Package bigcscvreader
offers a multi-threaded approach for reading a large CSV file in order to improve the time of reading and processing it.
It spawns multiple goroutines, each reading a piece of the file.
Read rows are put into channels equal in number to the spawned goroutines, in this way also the processing of those rows can be parallelized.
$ go get -u github.com/actforgood/bigcsvreader
Please refer to this example.
go test -race -timeout=15m -benchmem -benchtime=2x -bench .
goos: darwin
goarch: amd64
pkg: github.com/actforgood/bigcsvreader
cpu: Intel(R) Core(TM) i7-7700HQ CPU @ 2.80GHz
Benchmark50000Rows_50Mb_withBigCsvReader-8 2 8101972370 ns/op 61740600 B/op 100267 allocs/op
Benchmark50000Rows_50Mb_withGoCsvReaderReadAll-8 2 67070393110 ns/op 68507768 B/op 100043 allocs/op
Benchmark50000Rows_50Mb_withGoCsvReaderReadOneByOneAndReuseRecord-8 2 69045793069 ns/op 57606112 B/op 50018 allocs/op
Benchmark50000Rows_50Mb_withGoCsvReaderReadOneByOneProcessParalell-8 2 8286623971 ns/op 61607272 B/op 100037 allocs/op
Benchmarks are made with a file of ~50Mb
in size, also a fake processing of any given row of 1ms
was taken into consideration.
bigcsvreader was launched with 8
goroutines.
Other benchmarks are made using directly the encoding/csv
go package.
As you can see, bigcsvreader reads and processes all rows in ~8s
.
Go standard csv package reads and processes all rows in ~67s
(sequentially).
Go standard csv package read and a parallel processing of rows timing is comparable to the one of bigcsvreader (so this strategy is a good alternative to this package).
ReadAll
API has the disadvantage of keeping all rows into memory.
Read
rows one by one API with ReuseRecord
flag set has the advantage of fewer allocations, but has the cost of sequentially reading rows.
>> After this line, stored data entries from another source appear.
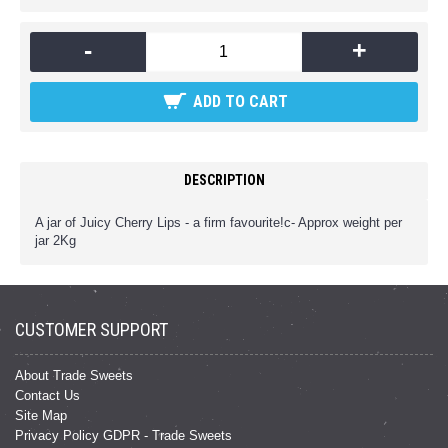
-
+
ADD TO CART
DESCRIPTION
A jar of Juicy Cherry Lips - a firm favourite!c- Approx weight per
jar 2Kg
CUSTOMER SUPPORT
About Trade Sweets
Contact Us
Site Map
Privacy Policy GDPR - Trade Sweets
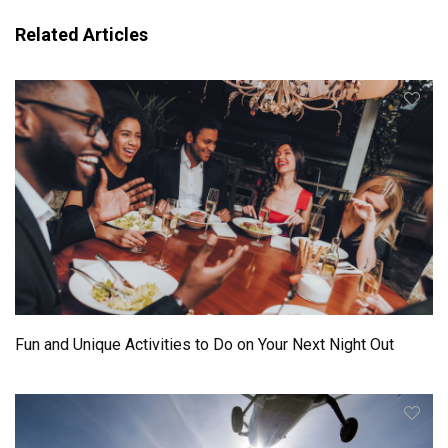
Related Articles
Fun and Unique Activities to Do on Your Next Night Out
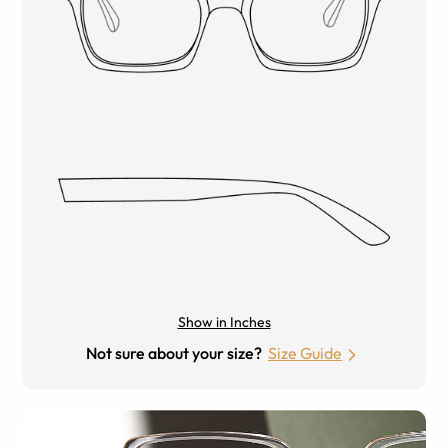
Show in Inches
Not sure about your size?
Size Guide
Note: It's a coincidence that parallelized version timing was ~equal to sequential timing divided by no of started goroutines. You should not take this as a rule.
Bellow are some process stats captured with unix TOP
command while running each benchmark.
Bench | %CPU | MEM |
---|---|---|
Benchmark50000Rows_50Mb_withBigCsvReader | 21.6 | 8156K |
Benchmark50000Rows_50Mb_withGoCsvReaderReadAll | 5.3 | 67M |
Benchmark50000Rows_50Mb_withGoCsvReaderReadOneByOneAndReuseRecord | 10.1 | 5704K |
(!) Known issue: This package does not work as expected with multiline columns.
This package is released under a MIT license. See LICENSE.